Patrick Magee as Alfredo is a rounded sinister, expressing his lust for the dwarf dancer Esmerelda as arising from her resemblance to a child. He's a notch under Prospero in that his gleeful receipt of licence the situation gives him takes him beyond his aristocracy into the realm of the workaday depraved. Magee's seriousness in this is intentionally disturbing. The role of Hop Toad (oddly renamed from Hop Frog, another Poe story borrowed here) is taken by Skip Martin in a characteristically non-exploitative depiction. Corman was careful to distinguish characters' othering from offering it to his audiences. Here, we see a performer take to his character, seriously and skilfully. Hop Toad's and Alfredo's binding as characters adds a poignancy to this. 

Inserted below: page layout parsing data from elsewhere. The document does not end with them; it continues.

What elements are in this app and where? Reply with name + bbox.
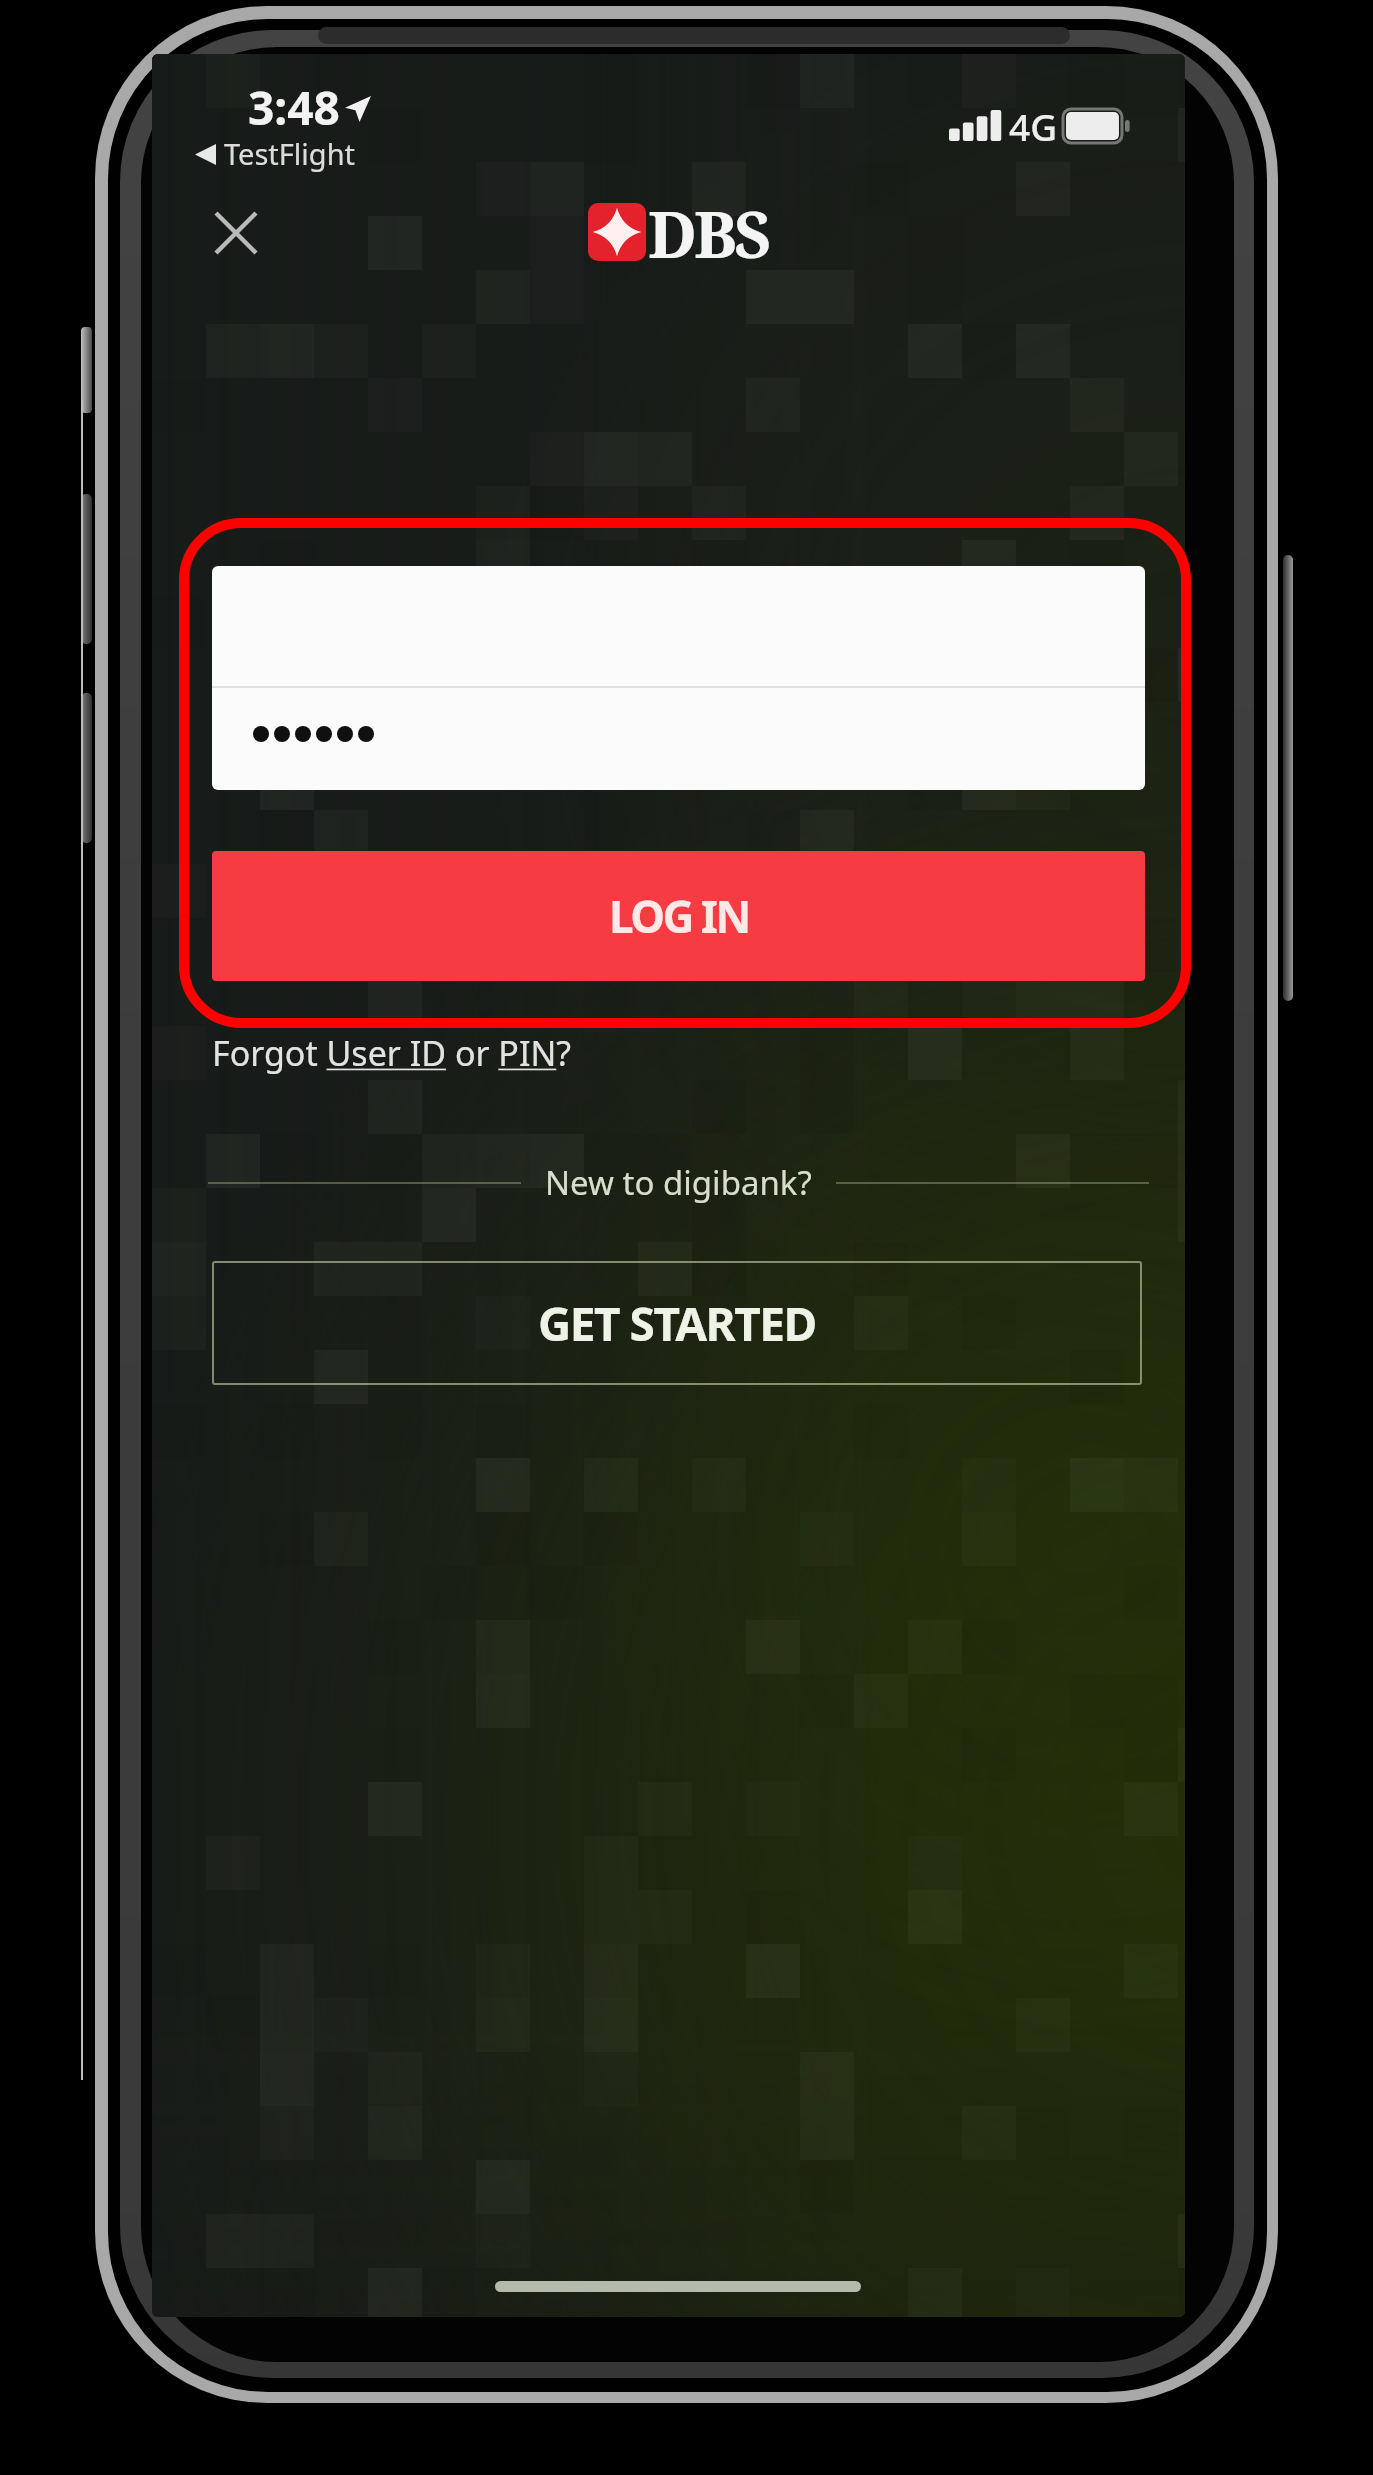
button[interactable]: GET STARTED [212,1261,1142,1385]
staticText: 3:48 [248,76,340,139]
button[interactable]: LOG IN [212,851,1145,981]
staticText: DBS [648,190,769,277]
staticText: 4G [1009,101,1058,151]
staticText: New to digibank? [545,1160,812,1205]
staticText: LOG IN [609,886,749,946]
button[interactable]: Forgot User ID or PIN? [212,1030,572,1076]
button[interactable] [212,688,1145,790]
staticText: GET STARTED [538,1292,816,1355]
staticText: Forgot User ID or PIN? [212,1030,572,1076]
button[interactable]: Close [192,189,280,277]
staticText: TestFlight [224,134,356,173]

Jane Asher came from formal theatrical training as well as child roles in British cinema and would have a fun '60s with significant and very cool film roles as well as being part of the Beatles' gangalang, partnering up with Paul. Here she breaks through the woodenness Corman often gave to his leading women by taking the central conflict of good and evil upon herself. Her avowed weapon against the ethical ravages of Prospero is that of hope, something he can scoff at but not fully vanquish. Her modesty at being seen in the bath by the prince is ingenuous enough to see him recoil a little from his own brashness. The worry on her face is confused and it gives the scene depth. She is Price's match in their every shared scene.

Hazel Court is a disruptive influence in the story as without Francesca, her Julia might have been the female lead. She is the humiliated and shunned consort of Prospero. Her anger is admitted but kept repressed until her attempt to escalate her position through ritual and its consequences which are horrifying. It's a performance that can evade memory, surrounded by such a cast, but she meets the complexity of her character's role industriously.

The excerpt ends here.